# Directions
Please set down every entry again exactly as it stands, without the pictures.

# Excerpted data
══════

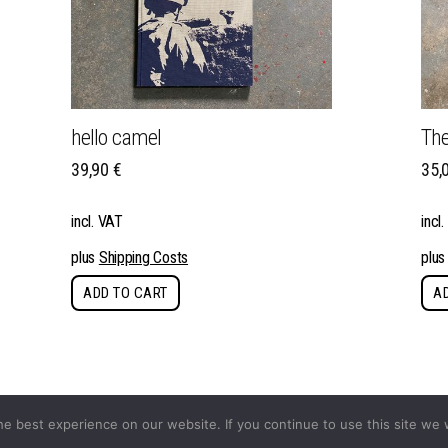
hello camel
The
39,90
€
35,
incl. VAT
incl
plus
Shipping Costs
plu
ADD TO CART
A
e best experience on our website. If you continue to use this site we w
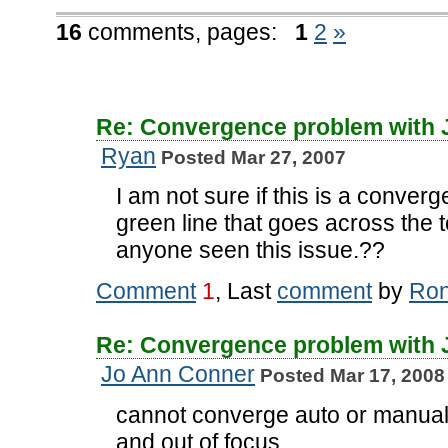
16
comments,
pages:
1
2
»
Re: Convergence problem with
Ryan
Posted Mar 27, 2007
I am not sure if this is a converg
green line that goes across the 
anyone seen this issue.??
Comment
1
, Last
comment
by
Ro
Re: Convergence problem with
Jo Ann Conner
Posted Mar 17, 2008
cannot converge auto or manuall
and out of focus.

══════

# Answer to the exercise
hello camel
The
39,90
€
35,
incl. VAT
incl
plus
Shipping Costs
plu
ADD TO CART
A
e best experience on our website. If you continue to use this site we w
16
comments,
pages:
1
2
»
Re: Convergence problem with
Ryan
Posted Mar 27, 2007
I am not sure if this is a converg
green line that goes across the 
anyone seen this issue.??
Comment
1
, Last
comment
by
Ro
Re: Convergence problem with
Jo Ann Conner
Posted Mar 17, 2008
cannot converge auto or manuall
and out of focus.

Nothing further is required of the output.